Caution had been expressed from the outset that the final recording stage could well overrun, and that no fewer than two full takes would be required. A finishing time of 6pm had been set, but it was made quite clear that there was a distinct possibility that more than two full takes would very probably be required. As it turned out, though, the performance went so well that the minimum two takes were all that was needed, and the events concluded unexpectedly early, at 5:40pm.
I have to admit that, perversely enough, I was slightly disappointed that it had all gone so well! I was pleased that it had, of course, and I wouldn't have wanted to stay there all night recording take after take, but it all ended so quickly that I was left wishing for more. I had enjoyed singing this wonderful piece so much that I really would have enjoyed doing a third, final take.
Considering the fact that the vast majority of the participating singers had never set eyes on each other before, and most had not sung the piece previously either, going from an entirely unrehearsed piece to a polished, professional and truly resplendent-sounding performance in the space of a day was quite a remarkable achievement.

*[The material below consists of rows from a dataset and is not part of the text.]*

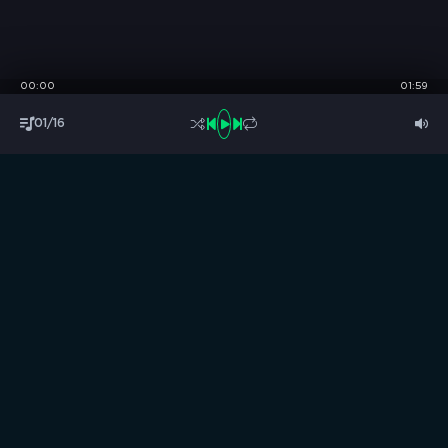
00:00
01:59
01/16
S
B
O
R
N
I
K
.
C
C
Музыка без границ
Выбирай, слушай и качай!
ТОП песни
Последние комментарии
Новинки
Правообладателям / DMCA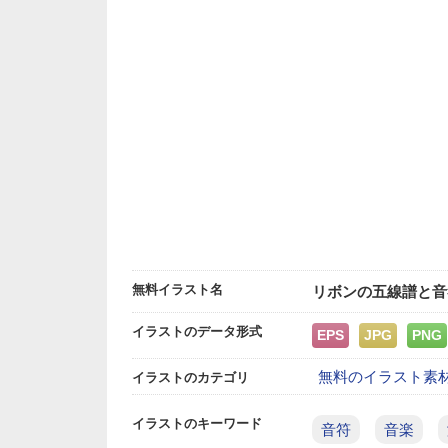
無料イラスト名
リボンの五線譜と音
イラストのデータ形式
EPS
JPG
PNG
無料のイラスト素
イラストのカテゴリ
イラストのキーワード
音符
音楽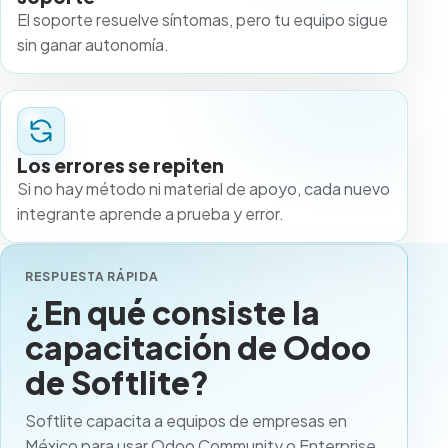
El soporte resuelve síntomas, pero tu equipo sigue
sin ganar autonomía.
Los errores se repiten
Si no hay método ni material de apoyo, cada nuevo
integrante aprende a prueba y error.
RESPUESTA RÁPIDA
¿En qué consiste la
capacitación de Odoo
de Softlite?
Softlite
capacita a equipos de empresas en
México para usar Odoo Community o Enterprise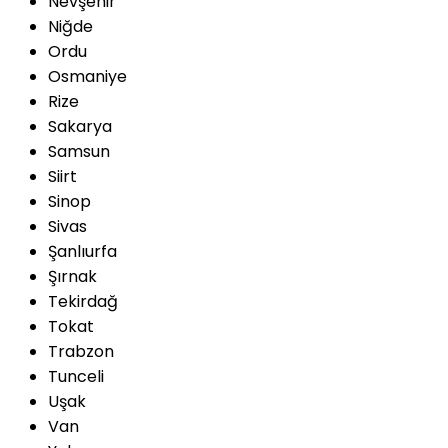
Nevşehir
Niğde
Ordu
Osmaniye
Rize
Sakarya
Samsun
Siirt
Sinop
Sivas
Şanlıurfa
Şırnak
Tekirdağ
Tokat
Trabzon
Tunceli
Uşak
Van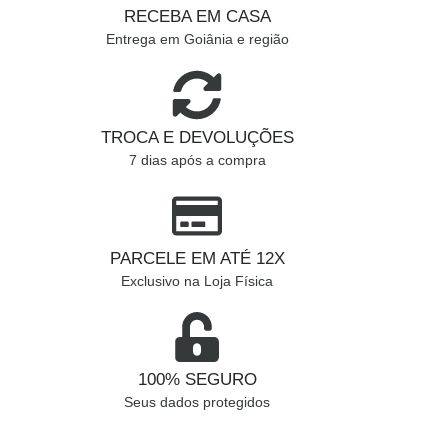
RECEBA EM CASA
Entrega em Goiânia e região
TROCA E DEVOLUÇÕES
7 dias após a compra
PARCELE EM ATÉ 12X
Exclusivo na Loja Física
100% SEGURO
Seus dados protegidos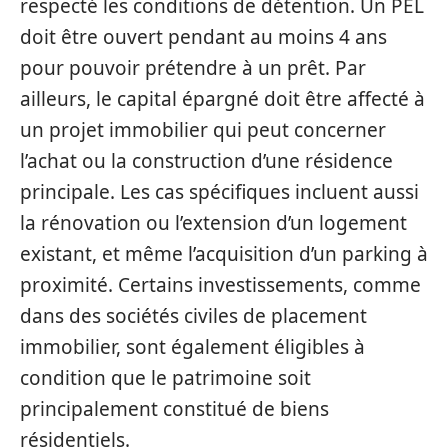
respecté les conditions de détention. Un PEL
doit être ouvert pendant au moins 4 ans
pour pouvoir prétendre à un prêt. Par
ailleurs, le capital épargné doit être affecté à
un projet immobilier qui peut concerner
l’achat ou la construction d’une résidence
principale. Les cas spécifiques incluent aussi
la rénovation ou l’extension d’un logement
existant, et même l’acquisition d’un parking à
proximité. Certains investissements, comme
dans des sociétés civiles de placement
immobilier, sont également éligibles à
condition que le patrimoine soit
principalement constitué de biens
résidentiels.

Conductor David Lawrence was clearly beside himself with joy over the success of the event, and appeared almost in danger of offering to buy everyone a drink, such was the effusiveness of his praise. I'm told that Chris Hunt, David Jackson and the Iambic Productions team members were all similarly pleased with the successful outcome. For myself, as a mere participant, I will say that I had a thoroughly enjoyable day and that the quality of the outcome exceeded my expectations. I just hope that the broadcast, when it arrives in due course, will live up to and reinforce my recollections; but I'm sure it will. Anyway, I personally found the day a hugely rewarding experience; not only did I fulfil my long-standing desire to participate in a performance of this marvellous piece, but I took part in surely the grandest-ever attempt.
On the small screen
There is as yet no word as to when the programme will be broadcast. It was commissioned as part of a Choral Season for BBC Four which is due to be aired later in the year, but beyond that there are no firm schedule details, and in any case only digital viewers see the broadcast when it first goes out. I am delighted to say, however, that Iambic Productions has confirmed that there will also be a DVD release, so the project will have a more substantial life than as a single one-off broadcast. The DVD will be distributed by DCD Media (Iambic's parent group) at some time after the BBC Four broadcast has taken place. Iambic Productions intends to inform participants of the transmission and DVD release dates once they are known.